Within the data that follows, set down exactly the lines from the one containing "crafted symbol of" through the one containing "spiritual path. It", both ends included.

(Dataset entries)

══════════

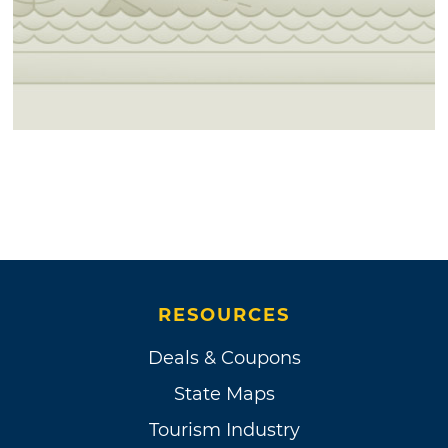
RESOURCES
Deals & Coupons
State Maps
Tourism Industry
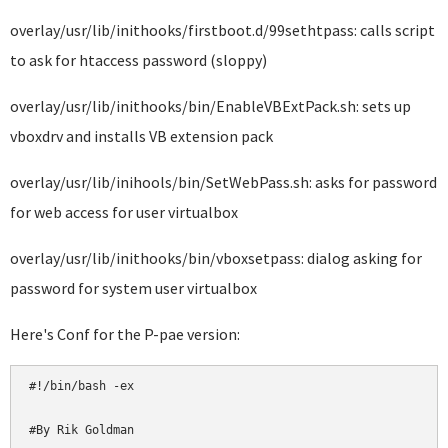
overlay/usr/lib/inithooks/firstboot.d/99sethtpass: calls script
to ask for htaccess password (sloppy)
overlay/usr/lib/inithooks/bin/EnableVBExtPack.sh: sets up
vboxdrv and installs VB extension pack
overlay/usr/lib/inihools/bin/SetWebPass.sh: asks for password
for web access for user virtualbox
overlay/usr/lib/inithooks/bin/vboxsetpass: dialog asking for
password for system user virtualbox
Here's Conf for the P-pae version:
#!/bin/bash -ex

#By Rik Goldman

══════════

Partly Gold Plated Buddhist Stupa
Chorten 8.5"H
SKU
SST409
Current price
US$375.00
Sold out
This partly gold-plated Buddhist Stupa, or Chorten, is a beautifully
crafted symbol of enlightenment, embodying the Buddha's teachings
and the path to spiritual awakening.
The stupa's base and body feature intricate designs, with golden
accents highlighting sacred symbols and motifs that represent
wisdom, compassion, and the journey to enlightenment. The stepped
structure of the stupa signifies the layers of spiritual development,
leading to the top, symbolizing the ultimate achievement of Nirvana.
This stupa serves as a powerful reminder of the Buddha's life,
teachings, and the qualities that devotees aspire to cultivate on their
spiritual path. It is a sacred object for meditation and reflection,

══════════

- [YOUR RESPONSE]:
crafted symbol of enlightenment, embodying the Buddha's teachings
and the path to spiritual awakening.
The stupa's base and body feature intricate designs, with golden
accents highlighting sacred symbols and motifs that represent
wisdom, compassion, and the journey to enlightenment. The stepped
structure of the stupa signifies the layers of spiritual development,
leading to the top, symbolizing the ultimate achievement of Nirvana.
This stupa serves as a powerful reminder of the Buddha's life,
teachings, and the qualities that devotees aspire to cultivate on their
spiritual path. It is a sacred object for meditation and reflection,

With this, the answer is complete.